What the task requires
Begin at the top of the records below and print each line exactly until the line containing "en Loma Santa Cruz; más" has been printed; any pictures are to be left out.

Saved data entries
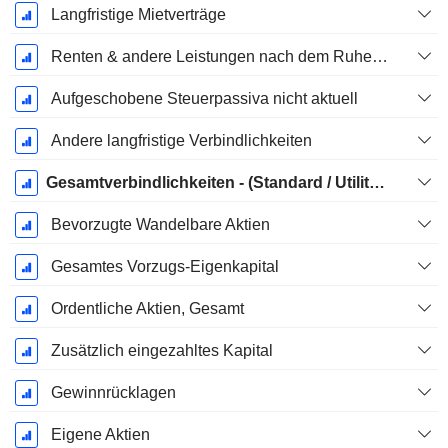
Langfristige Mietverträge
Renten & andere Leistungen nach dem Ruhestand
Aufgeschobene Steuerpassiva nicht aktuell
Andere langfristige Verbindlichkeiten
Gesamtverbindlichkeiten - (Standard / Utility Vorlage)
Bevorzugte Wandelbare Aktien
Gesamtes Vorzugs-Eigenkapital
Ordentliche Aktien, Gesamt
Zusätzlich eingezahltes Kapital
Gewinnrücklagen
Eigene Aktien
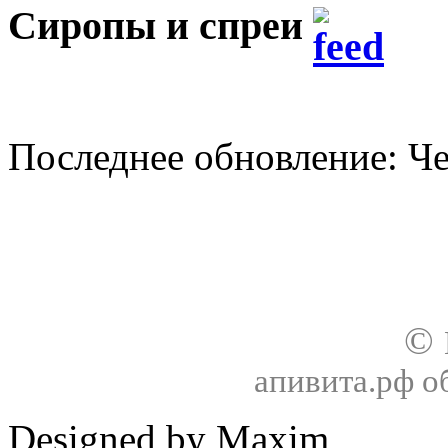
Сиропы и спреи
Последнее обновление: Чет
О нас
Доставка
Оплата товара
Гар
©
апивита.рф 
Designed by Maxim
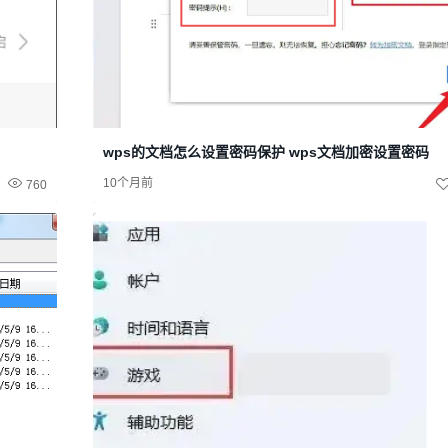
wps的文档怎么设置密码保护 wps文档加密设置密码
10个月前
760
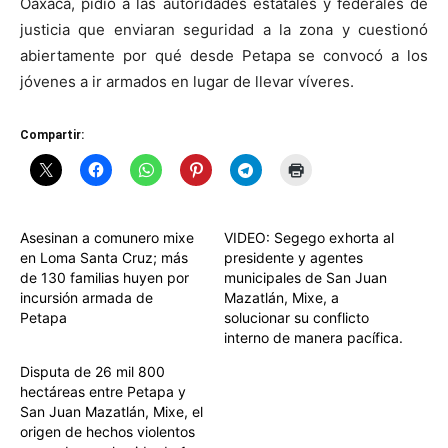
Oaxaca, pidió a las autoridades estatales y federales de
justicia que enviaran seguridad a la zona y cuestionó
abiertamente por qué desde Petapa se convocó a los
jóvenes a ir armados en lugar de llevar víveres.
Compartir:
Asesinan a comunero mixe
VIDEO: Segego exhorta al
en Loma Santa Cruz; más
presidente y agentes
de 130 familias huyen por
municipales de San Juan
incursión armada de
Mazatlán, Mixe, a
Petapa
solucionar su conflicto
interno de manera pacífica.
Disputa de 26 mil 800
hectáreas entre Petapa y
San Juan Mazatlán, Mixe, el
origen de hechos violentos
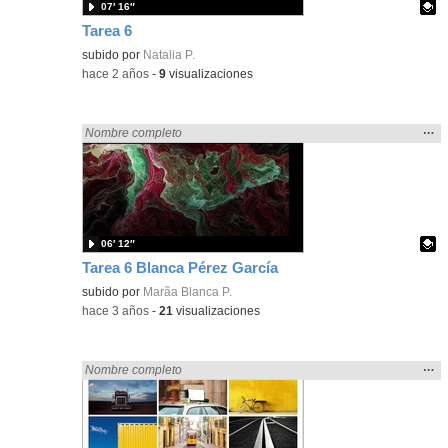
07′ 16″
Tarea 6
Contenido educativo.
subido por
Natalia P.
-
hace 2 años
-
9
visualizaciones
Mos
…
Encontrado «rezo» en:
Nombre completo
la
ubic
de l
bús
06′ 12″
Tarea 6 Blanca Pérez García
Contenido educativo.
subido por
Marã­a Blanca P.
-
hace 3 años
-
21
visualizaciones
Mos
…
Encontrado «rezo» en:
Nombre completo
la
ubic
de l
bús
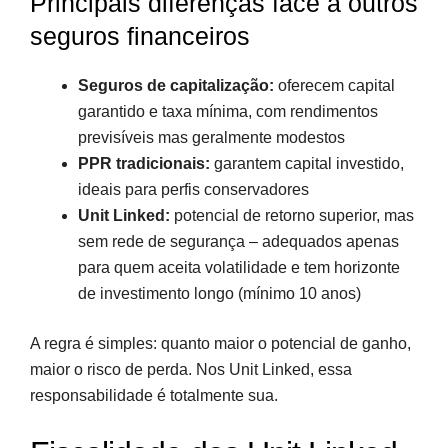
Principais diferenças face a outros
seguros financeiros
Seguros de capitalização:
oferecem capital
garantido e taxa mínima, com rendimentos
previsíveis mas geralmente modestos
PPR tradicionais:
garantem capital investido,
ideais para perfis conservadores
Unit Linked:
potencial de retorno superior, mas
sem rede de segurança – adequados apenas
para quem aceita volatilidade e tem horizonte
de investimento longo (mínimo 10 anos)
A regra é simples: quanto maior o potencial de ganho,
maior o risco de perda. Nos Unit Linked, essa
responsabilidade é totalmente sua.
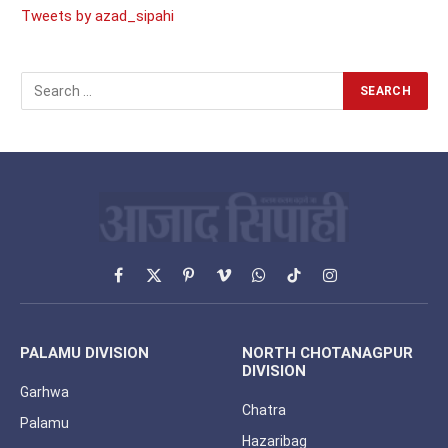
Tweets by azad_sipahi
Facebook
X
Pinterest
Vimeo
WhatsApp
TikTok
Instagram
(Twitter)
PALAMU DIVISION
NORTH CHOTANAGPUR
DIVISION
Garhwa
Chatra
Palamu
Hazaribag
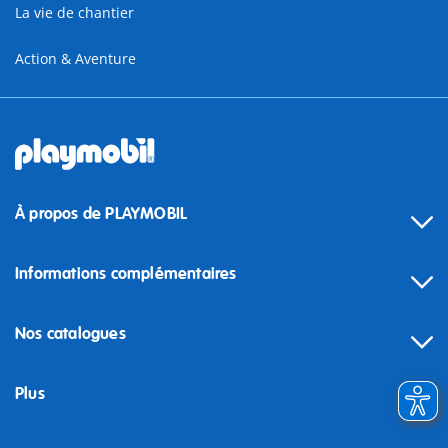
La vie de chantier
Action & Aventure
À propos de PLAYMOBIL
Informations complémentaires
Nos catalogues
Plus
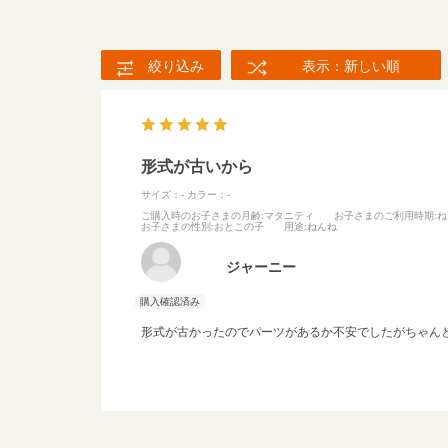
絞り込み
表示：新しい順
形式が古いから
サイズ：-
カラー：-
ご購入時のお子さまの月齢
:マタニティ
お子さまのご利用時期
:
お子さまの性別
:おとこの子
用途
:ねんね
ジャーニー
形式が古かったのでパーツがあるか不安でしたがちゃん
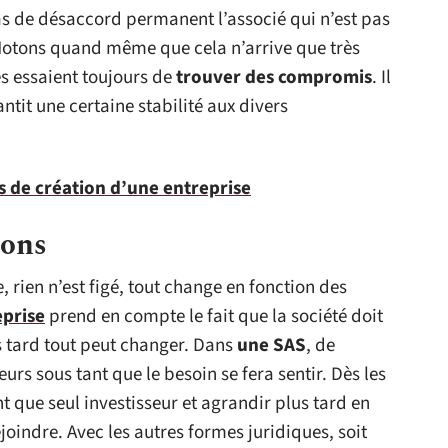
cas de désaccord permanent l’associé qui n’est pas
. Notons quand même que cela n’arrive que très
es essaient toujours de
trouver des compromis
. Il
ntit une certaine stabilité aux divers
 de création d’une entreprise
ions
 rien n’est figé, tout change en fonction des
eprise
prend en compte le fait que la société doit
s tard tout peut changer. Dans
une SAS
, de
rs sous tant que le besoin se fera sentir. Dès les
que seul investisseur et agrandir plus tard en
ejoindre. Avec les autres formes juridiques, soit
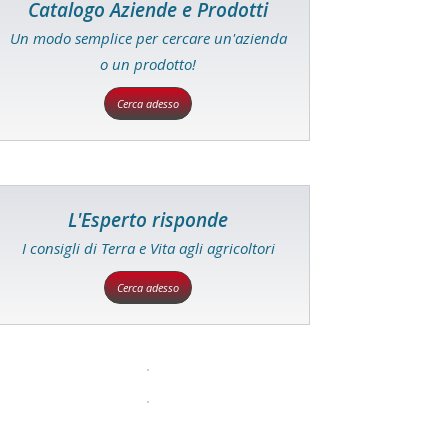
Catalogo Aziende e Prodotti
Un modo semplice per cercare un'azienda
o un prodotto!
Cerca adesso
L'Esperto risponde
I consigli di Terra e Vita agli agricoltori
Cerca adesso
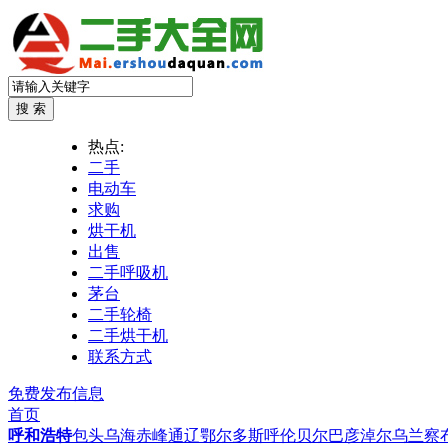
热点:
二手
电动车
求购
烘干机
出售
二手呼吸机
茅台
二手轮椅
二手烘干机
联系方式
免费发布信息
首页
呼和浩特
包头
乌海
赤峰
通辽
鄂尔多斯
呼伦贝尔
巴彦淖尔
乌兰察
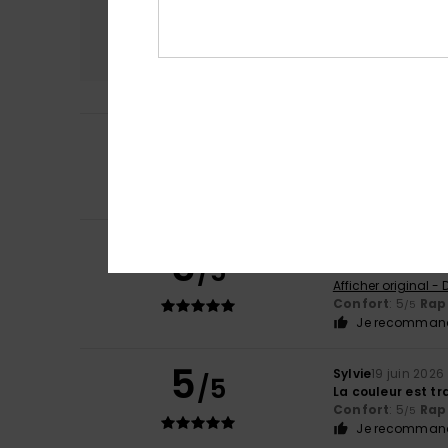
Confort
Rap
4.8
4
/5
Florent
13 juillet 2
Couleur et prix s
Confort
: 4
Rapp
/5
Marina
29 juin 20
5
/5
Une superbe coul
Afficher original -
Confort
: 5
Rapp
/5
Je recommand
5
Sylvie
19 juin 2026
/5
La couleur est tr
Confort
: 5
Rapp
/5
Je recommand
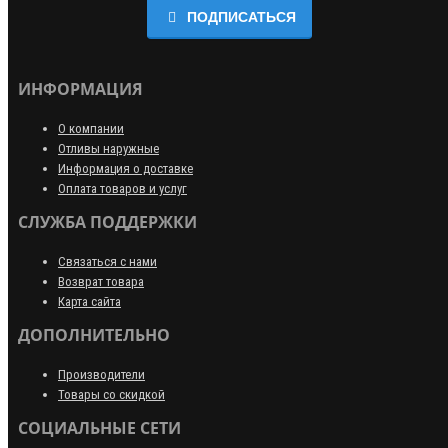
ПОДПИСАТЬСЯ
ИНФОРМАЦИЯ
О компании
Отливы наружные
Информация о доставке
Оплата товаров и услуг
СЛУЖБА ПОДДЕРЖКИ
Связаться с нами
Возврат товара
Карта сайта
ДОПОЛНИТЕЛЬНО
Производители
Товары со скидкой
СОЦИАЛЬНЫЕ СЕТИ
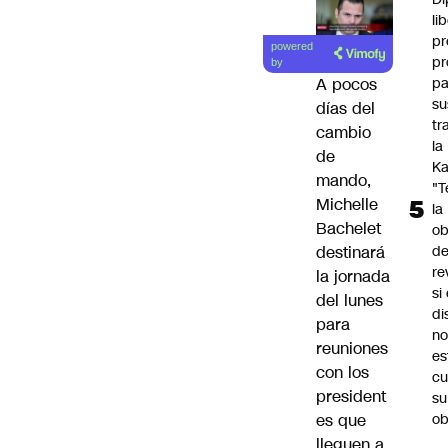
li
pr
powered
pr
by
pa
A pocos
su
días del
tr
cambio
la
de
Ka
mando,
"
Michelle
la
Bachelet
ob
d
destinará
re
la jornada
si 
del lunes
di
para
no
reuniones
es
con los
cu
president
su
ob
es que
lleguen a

Written response
Langfristige Mietverträge
Renten & andere Leistungen nach dem Ruhestand
Aufgeschobene Steuerpassiva nicht aktuell
Andere langfristige Verbindlichkeiten
Gesamtverbindlichkeiten - (Standard / Utility Vorlage)
Bevorzugte Wandelbare Aktien
Gesamtes Vorzugs-Eigenkapital
Ordentliche Aktien, Gesamt
Zusätzlich eingezahltes Kapital
Gewinnrücklagen
Eigene Aktien
Сиропы и спреи
Последнее обновление: Чет
О нас
Доставка
Оплата товара
Гар
©
апивита.рф 
Designed by Maxim
wps的文档怎么设置密码保护 wps文档加密设置密码
10个月前
760
Oaxaca, pidió a las autoridades estatales y federales de
justicia que enviaran seguridad a la zona y cuestionó
abiertamente por qué desde Petapa se convocó a los
jóvenes a ir armados en lugar de llevar víveres.
Compartir:
Asesinan a comunero mixe
VIDEO: Segego exhorta al
en Loma Santa Cruz; más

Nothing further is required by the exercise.